La fiebre por el próximo eclipse solar ha provocado un agotamiento generalizado de las gafas específicas para su observación en Huelva. En las últimas horas, la demanda se ha disparado hasta tal punto que los establecimientos ópticos, así como fabricantes y distribuidores, se han quedado sin unidades disponibles.
Cristina Márquez, propietaria de la óptica Mirarte, describe la situación como "brutal" en comparación con el resto del verano. Muchos ciudadanos han esperado hasta el último momento para adquirir el material necesario, sumado a la intensa difusión del fenómeno en redes sociales y medios de comunicación, lo que ha elevado la expectación.
La demanda no distingue edades, con consultas de personas jóvenes, mayores y, especialmente, familias. "Han venido muchos abuelos con los nietos", señala Márquez, indicando que algunos clientes han llegado a solicitar hasta cinco unidades.
Desde las ópticas se insiste en la importancia de utilizar gafas homologadas y no gafas de sol convencionales para evitar daños en la retina.
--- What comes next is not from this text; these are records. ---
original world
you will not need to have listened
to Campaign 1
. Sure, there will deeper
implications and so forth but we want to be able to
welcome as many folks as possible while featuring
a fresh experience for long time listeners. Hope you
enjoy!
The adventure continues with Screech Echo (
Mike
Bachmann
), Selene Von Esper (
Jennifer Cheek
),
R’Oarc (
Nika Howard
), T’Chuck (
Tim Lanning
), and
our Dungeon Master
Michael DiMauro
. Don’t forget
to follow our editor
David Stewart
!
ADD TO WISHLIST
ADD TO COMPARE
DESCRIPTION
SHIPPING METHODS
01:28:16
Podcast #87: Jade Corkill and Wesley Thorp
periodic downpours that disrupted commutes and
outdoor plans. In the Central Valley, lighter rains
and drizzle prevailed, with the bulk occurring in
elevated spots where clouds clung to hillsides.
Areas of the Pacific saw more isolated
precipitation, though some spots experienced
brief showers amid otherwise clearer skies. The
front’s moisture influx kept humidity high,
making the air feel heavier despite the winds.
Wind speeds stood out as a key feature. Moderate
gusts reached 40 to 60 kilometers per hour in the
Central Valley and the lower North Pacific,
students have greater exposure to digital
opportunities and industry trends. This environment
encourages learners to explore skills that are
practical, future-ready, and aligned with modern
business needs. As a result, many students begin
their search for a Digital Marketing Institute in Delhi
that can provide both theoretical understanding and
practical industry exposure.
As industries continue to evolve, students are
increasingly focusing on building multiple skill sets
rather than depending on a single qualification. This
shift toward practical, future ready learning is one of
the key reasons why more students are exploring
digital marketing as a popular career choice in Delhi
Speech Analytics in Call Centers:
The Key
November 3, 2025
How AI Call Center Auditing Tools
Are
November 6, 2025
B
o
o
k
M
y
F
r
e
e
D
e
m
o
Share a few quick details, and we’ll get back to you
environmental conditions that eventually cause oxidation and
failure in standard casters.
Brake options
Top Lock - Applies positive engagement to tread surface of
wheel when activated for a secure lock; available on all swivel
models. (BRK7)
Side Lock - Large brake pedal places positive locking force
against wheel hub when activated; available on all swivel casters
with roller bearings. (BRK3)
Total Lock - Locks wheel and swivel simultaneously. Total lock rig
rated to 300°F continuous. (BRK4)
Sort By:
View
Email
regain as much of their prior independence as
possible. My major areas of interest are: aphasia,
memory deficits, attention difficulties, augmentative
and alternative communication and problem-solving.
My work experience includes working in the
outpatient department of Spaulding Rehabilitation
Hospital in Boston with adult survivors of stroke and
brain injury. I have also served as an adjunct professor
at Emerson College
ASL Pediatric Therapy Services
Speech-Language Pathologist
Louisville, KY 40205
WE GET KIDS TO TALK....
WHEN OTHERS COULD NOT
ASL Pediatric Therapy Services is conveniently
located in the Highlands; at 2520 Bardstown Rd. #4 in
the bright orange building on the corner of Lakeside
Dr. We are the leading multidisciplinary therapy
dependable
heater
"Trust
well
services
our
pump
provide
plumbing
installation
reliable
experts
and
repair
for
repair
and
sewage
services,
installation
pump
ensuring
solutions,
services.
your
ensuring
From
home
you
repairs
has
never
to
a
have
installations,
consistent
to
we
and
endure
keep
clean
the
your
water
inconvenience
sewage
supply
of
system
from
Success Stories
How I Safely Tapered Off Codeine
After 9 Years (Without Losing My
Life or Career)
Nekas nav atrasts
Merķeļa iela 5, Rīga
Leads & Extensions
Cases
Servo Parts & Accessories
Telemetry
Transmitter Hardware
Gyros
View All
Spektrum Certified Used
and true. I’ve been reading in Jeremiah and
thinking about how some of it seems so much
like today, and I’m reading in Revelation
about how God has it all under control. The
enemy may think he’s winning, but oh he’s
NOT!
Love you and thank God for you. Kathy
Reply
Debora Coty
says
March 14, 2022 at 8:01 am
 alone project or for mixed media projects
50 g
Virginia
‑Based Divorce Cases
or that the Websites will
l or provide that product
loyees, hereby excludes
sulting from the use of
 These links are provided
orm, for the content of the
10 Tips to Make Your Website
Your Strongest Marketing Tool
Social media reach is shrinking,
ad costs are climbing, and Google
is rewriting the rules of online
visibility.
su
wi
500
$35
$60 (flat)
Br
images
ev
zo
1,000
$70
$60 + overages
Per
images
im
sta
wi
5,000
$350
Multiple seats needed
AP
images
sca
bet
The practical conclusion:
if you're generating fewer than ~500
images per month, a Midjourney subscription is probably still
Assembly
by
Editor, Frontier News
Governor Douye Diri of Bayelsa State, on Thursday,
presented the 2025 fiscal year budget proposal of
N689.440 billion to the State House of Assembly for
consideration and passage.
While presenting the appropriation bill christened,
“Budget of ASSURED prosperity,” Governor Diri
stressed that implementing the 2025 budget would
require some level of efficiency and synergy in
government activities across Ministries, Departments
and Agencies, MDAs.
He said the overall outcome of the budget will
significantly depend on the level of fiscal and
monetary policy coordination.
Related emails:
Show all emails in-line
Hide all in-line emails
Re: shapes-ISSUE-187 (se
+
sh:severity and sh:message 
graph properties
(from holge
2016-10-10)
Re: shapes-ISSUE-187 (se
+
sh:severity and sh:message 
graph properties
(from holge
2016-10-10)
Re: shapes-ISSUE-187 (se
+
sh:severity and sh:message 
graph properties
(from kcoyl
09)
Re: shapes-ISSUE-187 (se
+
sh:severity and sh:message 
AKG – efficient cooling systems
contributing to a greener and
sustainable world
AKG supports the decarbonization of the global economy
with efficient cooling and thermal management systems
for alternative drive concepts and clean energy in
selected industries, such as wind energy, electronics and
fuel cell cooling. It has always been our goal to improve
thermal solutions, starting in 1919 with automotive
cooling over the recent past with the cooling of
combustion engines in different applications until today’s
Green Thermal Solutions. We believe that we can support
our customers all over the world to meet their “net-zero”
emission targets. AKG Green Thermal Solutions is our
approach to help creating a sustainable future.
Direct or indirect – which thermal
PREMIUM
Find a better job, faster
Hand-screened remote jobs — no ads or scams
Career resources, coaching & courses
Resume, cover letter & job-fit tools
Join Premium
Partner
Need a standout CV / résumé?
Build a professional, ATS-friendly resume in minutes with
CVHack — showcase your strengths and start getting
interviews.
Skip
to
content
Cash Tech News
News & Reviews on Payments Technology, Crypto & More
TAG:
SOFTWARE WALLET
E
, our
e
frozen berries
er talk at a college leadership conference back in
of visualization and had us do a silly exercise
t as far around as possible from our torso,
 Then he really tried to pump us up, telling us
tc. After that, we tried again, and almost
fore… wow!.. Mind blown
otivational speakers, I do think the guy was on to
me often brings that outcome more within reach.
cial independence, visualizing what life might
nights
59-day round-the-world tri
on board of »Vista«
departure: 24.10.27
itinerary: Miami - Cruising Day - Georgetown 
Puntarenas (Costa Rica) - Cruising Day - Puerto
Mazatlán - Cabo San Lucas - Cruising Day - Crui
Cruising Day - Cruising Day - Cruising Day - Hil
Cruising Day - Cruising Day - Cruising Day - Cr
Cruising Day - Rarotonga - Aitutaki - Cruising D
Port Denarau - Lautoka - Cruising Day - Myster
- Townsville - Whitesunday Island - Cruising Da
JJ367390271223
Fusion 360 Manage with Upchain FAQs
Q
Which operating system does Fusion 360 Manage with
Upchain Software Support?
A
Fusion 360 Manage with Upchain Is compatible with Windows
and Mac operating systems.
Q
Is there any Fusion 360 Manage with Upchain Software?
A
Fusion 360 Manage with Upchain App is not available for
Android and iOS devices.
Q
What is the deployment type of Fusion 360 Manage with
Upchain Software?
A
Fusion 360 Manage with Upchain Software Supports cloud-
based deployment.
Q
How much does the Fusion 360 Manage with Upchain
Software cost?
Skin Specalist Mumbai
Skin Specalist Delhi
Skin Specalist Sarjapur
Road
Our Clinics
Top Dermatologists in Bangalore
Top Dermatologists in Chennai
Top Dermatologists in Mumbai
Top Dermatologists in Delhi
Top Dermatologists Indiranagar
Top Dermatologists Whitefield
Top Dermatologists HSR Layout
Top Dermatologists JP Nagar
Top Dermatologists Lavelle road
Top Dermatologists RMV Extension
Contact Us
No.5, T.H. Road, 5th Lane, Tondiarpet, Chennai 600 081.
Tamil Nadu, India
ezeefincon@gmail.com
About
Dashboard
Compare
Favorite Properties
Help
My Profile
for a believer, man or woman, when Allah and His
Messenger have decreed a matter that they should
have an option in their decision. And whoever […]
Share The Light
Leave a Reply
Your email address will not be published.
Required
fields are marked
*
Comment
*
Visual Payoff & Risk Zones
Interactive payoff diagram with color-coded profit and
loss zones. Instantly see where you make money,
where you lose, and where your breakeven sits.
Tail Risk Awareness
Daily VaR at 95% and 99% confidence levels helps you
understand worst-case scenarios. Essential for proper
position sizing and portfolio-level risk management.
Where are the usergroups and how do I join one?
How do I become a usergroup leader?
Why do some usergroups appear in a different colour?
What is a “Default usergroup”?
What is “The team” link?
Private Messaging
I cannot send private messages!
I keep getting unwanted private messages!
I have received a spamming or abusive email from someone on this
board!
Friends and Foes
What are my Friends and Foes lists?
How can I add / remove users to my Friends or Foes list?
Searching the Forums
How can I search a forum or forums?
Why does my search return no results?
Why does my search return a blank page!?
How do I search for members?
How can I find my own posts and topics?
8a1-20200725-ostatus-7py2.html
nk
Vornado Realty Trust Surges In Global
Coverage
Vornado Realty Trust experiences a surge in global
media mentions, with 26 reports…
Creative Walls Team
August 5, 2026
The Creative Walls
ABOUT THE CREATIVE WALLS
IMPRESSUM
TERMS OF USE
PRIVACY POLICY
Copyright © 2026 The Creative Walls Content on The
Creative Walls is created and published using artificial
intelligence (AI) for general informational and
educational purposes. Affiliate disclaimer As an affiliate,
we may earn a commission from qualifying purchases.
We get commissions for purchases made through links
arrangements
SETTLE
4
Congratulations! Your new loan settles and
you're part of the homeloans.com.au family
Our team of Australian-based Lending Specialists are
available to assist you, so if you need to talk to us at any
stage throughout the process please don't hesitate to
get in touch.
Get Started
La recomendación es observar el fenómeno en intervalos cortos, de 20 a 50 segundos, con descansos intermedios.
Se advierte especialmente sobre la precaución con los menores, ya que las gafas estándar pueden desplazarse y dejar entrar luz por los laterales. La supervisión adulta es crucial para asegurar que el dispositivo permanezca bien ajustado. Los especialistas alertan de que las posibles lesiones oculares, como visión borrosa o distorsión de líneas rectas, pueden manifestarse horas o días después de la exposición.
Ante esta situación, algunas ópticas prevén un posible incremento de las consultas oftalmológicas por "miedo", incluso si la observación fue breve, y se están reforzando los servicios de oftalmología. Las existencias de gafas solares se han agotado, convirtiéndose en el bien más buscado en Huelva para contemplar el eclipse, el primero de dos fenómenos astronómicos visibles desde la provincia este año.